Ich kenne und verstehe die Mechanismen solcher Befragungen. Als wichtig gilt in aller Regel nur die Meinung der 14- bis 49-Jährigen. Das ist die sogenannte werberelevante Gruppe, die Gruppe, von der sich Hersteller, Anbieter und Händler die meisten Umsätze erwarten.
Wer wie ich sich intensiv mit Psychologie beschäftigt hat, weiß, dass diese geisteswissenschaftliche Disziplin gerade zu Beginn des Studiums eine intensive Auseinandersetzung mit Mathematik und Statistiken erfordert.
Und jeder kennt das Zitat, man solle keiner Statistik glauben, die man nicht selbst gefälscht hat.
Mit Statistiken lässt sich nahezu alles beweisen und sie kommen sehr häufig genau zu dem Ergebnis, das derjenige, der sie in Auftrag gegeben hat, gerne sehen möchte.
Das hat beispielsweise zu der perversen Situation geführt, dass große Tabakkonzerne schon vor Jahrzehnten in Forschungsinstitute investiert haben1, die heute als vollkommen unabhängig gelten, aber regelmäßig Statistiken liefern, die der Tabakindustrie in die Hände spielen2,3.
Auch Pharmaunternehmen wird so eine Praxis nachgesagt4. Mit anderen Worten: Hast Du Geld genug, bestimmst Du auch die öffentliche Meinung5.
Ich möchte mir gemeinsam mit Euch mal drei Aspekte in Bezug auf Statistiken anschauen. Lasst uns erst einmal einen Blick darauf werfen, weshalb man glaubt, die Gruppe der 14- bis 49-Jährigen sei für die Wirtschaft so interessant.

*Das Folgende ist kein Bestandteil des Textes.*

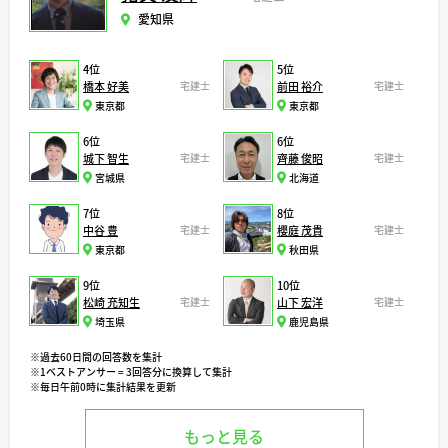
愛知県
4位
5位
橋本 好美
宅建士
前田 裕介
宅建士
東京都
東京都
6位
6位
城下 智生
宅建士
齊藤 俊昭
宅建士
宮城県
北海道
7位
8位
中谷 豊
宅建士
櫻庭 茂貴
宅建士
東京都
秋田県
9位
10位
松崎 充知生
宅建士
山下 宏洋
宅建士
埼玉県
鹿児島県
※過去60日間の回答数を集計
※1ベストアンサー = 3回答分に換算して集計
※毎日午前0時に集計結果を更新
もっと見る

Immer mehr Forscher glauben nämlich nicht mehr daran, dass dies tatsächlich die Gruppe in der Bevölkerung ist, auf die es wirklich ankommt. Darüber schreibe ich in Abschnitt 2. Und in Abschnitt 3 schaue ich mal darauf, wie es zu dieser Verzerrung in der Wahrnehmung kommt.
1. Warum ist die Meinung der 14- bis 49-Jährigen so gefragt?
Die Altersgruppe der 14- bis 49-Jährigen wird bei Befragungen – insbesondere in den Bereichen Medien, Werbung und Marktanalysen – bevorzugt berücksichtigt, da sie als wirtschaftlich und gesellschaftlich besonders einflussreich gilt. Hier sind die wichtigsten Gründe dafür:
Kaufkraft und Konsumverhalten
– Diese Altersgruppe umfasst die meisten erwerbstätigen Personen, die über ein eigenes Einkommen verfügen und aktiv konsumieren.
– Besonders in der werberelevanten Zielgruppe (20–49 Jahre) wird ein hohes Kaufinteresse angenommen.
– Junge Menschen (14–29 Jahre) gelten als besonders experimentierfreudig, während ältere innerhalb der Gruppe (30–49 Jahre) als finanziell stabil und markentreu angesehen werden.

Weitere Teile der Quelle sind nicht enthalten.